Structural Investigation of RNA Silencing Supression by Plant Viruses

RNA silencing is a conserved eukaryotic gene regulation mechanism that provides sequence-specific antiviral defense in higher plants and a few taxa of invertebrates. Double-stranded RNA (dsRNA) molecules trigger Dicer-like (DCL) Class-III RNases in the host cytoplasm that result in hydrolysis of dsRNAs into small 21-24 nt siRNA duplexes, typically with 2-nt 3′ overhangs. Guided by the siRNA, RISC complex surveils the cytoplasm for complementary viral RNA targets and cleaves them by PIWI-domain mediated hydrolysis, rendering antiviral defense through post-transcriptional gene silencing (PTGS).

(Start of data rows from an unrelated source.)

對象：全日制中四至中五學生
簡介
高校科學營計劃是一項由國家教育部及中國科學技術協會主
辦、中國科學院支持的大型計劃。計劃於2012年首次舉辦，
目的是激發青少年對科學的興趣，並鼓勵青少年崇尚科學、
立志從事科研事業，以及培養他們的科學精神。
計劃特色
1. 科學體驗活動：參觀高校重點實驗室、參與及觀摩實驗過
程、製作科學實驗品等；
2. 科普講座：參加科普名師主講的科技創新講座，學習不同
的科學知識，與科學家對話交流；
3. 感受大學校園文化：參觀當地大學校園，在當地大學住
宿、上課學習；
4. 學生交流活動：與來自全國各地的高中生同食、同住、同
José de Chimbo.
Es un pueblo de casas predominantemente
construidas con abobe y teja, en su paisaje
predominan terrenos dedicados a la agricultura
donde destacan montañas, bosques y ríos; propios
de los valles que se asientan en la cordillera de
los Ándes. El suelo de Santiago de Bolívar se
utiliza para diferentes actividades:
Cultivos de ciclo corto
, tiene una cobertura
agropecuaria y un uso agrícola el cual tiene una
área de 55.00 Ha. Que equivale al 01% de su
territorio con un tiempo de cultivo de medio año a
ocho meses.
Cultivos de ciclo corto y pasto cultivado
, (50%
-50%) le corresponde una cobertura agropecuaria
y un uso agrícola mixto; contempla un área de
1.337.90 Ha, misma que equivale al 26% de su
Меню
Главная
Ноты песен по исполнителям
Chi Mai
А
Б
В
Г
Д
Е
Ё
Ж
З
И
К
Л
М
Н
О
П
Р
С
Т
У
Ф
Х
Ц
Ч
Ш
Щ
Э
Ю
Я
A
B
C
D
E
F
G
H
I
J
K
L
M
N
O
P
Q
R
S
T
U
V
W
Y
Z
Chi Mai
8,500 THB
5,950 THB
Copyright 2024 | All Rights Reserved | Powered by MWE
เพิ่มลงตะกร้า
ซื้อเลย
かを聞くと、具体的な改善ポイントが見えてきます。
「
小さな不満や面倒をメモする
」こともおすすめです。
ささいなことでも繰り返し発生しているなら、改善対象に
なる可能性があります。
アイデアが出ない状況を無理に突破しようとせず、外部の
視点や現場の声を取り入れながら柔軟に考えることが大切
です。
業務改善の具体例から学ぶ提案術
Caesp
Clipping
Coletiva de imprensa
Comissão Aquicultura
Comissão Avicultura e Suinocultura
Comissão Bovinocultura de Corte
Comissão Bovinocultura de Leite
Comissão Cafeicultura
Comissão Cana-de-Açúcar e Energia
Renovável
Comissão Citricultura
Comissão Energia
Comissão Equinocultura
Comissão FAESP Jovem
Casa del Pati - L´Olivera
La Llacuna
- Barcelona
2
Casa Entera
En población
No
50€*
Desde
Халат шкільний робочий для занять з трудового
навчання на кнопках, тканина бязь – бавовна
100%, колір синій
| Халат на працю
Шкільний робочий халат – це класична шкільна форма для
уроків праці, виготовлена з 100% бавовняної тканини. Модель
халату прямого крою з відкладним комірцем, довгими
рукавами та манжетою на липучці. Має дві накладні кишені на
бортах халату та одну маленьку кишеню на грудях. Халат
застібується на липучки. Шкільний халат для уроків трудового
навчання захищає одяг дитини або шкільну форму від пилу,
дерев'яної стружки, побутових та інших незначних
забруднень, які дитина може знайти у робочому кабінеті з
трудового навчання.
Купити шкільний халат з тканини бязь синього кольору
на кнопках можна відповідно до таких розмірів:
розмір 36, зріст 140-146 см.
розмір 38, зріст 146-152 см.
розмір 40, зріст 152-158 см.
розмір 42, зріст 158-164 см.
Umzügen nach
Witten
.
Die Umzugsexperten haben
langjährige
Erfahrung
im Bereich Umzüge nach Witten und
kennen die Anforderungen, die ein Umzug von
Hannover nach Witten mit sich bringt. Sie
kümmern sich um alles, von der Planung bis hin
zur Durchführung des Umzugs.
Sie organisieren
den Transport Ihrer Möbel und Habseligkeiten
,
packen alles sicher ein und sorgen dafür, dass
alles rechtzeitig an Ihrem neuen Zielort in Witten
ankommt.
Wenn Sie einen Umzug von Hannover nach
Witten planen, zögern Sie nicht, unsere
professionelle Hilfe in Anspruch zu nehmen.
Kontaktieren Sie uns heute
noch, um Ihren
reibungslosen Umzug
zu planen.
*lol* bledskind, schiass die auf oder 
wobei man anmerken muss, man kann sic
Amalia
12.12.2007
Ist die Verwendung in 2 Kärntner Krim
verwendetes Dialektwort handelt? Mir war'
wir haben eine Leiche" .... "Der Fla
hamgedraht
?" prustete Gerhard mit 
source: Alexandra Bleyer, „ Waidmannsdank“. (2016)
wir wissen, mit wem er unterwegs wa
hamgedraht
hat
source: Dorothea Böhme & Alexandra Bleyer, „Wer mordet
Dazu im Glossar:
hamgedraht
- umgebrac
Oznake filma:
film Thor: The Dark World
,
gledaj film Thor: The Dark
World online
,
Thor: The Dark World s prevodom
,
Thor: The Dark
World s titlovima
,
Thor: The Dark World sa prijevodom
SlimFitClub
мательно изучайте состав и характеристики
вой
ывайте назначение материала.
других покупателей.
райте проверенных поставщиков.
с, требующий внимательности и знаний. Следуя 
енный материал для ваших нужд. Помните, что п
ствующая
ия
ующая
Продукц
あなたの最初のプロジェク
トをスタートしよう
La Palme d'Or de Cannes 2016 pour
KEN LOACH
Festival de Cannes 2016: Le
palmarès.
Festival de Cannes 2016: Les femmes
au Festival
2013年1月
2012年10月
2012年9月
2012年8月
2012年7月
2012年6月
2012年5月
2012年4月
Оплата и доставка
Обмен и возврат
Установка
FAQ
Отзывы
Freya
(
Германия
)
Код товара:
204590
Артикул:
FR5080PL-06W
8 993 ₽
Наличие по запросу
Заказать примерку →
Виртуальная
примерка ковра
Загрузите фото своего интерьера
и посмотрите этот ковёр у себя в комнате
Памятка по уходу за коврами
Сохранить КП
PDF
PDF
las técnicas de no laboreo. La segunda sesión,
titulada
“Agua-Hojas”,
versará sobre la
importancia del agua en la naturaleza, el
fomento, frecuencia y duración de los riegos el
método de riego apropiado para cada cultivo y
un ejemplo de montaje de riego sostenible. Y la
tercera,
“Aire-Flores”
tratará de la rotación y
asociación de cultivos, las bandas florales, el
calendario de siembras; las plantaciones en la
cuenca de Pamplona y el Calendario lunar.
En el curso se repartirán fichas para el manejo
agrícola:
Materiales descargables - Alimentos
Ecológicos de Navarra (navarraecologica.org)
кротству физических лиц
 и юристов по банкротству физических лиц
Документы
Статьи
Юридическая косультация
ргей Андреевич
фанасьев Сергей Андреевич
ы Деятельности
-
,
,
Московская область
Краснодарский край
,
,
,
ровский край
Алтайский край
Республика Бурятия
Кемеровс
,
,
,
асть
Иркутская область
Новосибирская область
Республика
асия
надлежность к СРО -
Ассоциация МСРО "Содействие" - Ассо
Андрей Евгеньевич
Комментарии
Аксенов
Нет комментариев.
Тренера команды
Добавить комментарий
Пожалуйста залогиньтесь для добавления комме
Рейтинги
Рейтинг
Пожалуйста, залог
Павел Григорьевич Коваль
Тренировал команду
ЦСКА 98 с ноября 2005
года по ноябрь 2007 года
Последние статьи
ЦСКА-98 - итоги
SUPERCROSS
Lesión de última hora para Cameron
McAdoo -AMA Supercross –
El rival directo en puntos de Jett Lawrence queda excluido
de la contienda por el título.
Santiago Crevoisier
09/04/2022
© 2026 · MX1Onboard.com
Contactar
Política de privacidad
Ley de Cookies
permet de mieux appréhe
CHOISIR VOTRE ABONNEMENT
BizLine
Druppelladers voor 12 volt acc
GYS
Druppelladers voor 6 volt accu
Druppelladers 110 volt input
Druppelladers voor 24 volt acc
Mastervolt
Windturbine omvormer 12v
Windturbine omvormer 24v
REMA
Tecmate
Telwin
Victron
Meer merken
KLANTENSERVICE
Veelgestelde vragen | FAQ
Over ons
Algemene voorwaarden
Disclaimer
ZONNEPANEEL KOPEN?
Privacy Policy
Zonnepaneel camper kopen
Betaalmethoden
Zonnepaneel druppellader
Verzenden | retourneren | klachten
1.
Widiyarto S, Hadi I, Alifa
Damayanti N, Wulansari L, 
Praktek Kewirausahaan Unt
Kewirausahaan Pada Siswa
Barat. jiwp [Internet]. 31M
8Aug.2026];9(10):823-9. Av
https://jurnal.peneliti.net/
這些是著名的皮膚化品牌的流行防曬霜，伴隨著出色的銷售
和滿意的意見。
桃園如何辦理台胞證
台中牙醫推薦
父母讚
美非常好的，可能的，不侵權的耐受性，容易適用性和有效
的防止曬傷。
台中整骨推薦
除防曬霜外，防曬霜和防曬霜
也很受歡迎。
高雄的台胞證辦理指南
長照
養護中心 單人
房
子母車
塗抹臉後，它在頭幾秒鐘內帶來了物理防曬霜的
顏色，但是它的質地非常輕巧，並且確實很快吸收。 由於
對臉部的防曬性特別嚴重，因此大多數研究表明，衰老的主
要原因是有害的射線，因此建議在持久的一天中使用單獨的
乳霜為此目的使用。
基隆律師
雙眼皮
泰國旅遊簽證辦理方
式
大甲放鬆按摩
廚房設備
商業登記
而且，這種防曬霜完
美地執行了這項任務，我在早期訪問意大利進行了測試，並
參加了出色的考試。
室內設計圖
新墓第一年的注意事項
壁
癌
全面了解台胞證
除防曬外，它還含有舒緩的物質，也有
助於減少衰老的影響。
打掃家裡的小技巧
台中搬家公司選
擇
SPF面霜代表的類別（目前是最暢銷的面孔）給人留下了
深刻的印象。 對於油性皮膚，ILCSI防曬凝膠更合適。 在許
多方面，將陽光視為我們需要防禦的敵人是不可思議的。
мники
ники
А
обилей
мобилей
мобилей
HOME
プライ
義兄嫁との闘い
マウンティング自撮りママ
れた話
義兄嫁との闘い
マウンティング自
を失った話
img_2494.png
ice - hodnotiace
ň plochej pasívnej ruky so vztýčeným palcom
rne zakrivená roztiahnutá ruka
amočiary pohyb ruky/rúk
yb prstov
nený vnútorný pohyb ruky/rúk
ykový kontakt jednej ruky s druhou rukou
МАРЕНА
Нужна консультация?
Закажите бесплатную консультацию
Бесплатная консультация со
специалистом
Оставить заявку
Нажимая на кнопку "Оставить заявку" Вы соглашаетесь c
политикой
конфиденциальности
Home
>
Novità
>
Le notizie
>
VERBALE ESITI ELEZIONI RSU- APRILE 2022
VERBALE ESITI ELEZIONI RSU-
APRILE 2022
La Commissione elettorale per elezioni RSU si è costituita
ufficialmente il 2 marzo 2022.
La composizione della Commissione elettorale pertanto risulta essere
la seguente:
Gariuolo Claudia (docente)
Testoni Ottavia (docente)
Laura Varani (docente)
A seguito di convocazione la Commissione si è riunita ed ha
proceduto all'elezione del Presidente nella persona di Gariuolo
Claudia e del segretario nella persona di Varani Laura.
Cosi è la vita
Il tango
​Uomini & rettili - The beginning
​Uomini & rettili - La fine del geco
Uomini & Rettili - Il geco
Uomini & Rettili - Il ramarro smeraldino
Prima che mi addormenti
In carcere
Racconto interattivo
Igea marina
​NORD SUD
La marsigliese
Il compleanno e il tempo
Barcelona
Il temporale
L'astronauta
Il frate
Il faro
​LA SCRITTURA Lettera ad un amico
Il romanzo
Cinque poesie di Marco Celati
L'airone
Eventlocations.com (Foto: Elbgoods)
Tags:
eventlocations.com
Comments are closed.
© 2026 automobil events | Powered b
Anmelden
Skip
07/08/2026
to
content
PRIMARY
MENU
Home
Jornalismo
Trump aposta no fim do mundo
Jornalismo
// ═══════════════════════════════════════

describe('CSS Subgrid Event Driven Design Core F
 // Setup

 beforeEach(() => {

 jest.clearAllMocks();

High plains wheat mosaic virus (HPWMoV) is an important wheat and maize pathogen that belongs to the newly discovered Emaravirus genus (Family: Fimoviridae, Order: Bunyavirales). Recently, the complete genome sequence of various isolates of HPWMoV revealed eight segments, of which two encode siRNA suppression proteins termed P7 and P8. While P7 shows binding to long dsRNA fragments (180 nt), P8 seems to bind preferably to 21 nd dsRNA, implying different siRNA suppression mechanisms.

We expressed P8 and purified it to homogeneity and found it to oligomerizes in solution to a very stable tetramer. We had success in crystallizing P8 and determined its crystal structure to 1.9 Å resolution. The structure reveals new class of short RNA binding protein. Using our structure we biochemically explored the mode of binding of short RNA duplex to P8. Our structural and biochemical investigations provide new insights into viral evasion mechanisms to win in the tug-of-war between the virus and its host-cell.